Sécurité alimentaire : Restructurer l’agriculture pour satisfaire la demande

La sécurité alimentaire n’est pas liée essentiellement à la production agricole. Plusieurs  paramètres entrent en jeu et influent sur la capacité des pays à garantir celle-ci et relever les défis qu’elle pose.

La crise de l’Ukraine a révélé, à grande échelle, l’impératif de revoir le système d’approvisionnement  pour aller vers des modèles basés sur le renforcement de la production locale. Cette thématique a été, hier, à l’ordre du jour du séminaire organisé par le Centre de recherche en économie appliquée pour le développement (CREAD), à l’Ecole nationale d’administration, Alger. Au cours de cette rencontre, placée sous le thème : «La Sécurité alimentaire en Algérie : enjeux actuels et défis à venir», le représentant du ministère de l’Enseignement supérieur et de la Recherche scientifique, Sofiane Amara, a rappelé que la question de la sécurité alimentaire est pluridisciplinaire précisant qu’elle est prise en charge par le secteur de la recherche. Selon lui, la sécurité alimentaire peut être abordée aussi bien en termes de disponibilité que sur le plan d’accès au produit.

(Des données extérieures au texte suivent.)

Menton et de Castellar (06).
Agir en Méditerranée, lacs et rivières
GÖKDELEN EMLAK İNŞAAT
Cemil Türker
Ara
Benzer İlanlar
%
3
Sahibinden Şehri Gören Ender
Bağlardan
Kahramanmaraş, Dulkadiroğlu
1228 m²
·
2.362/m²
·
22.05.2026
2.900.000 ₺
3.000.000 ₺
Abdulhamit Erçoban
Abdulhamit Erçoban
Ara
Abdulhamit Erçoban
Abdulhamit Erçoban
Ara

De leur côté, les experts ont soutenu que la sécurité alimentaire est «une question décisive» et des réformes structurelles devront s’opérer pour développer l’agriculture et atteindre l’autosuffisance. «L’Algérie a toujours pu assurer la sécurité alimentaire de sa population, même si des disparités selon les catégories sociales ont été enregistrées, mais des mesures de transferts sociaux ont été prises pour les catégories les plus vulnérables de sorte que le pays n’ait jamais connu la famine depuis son indépendance».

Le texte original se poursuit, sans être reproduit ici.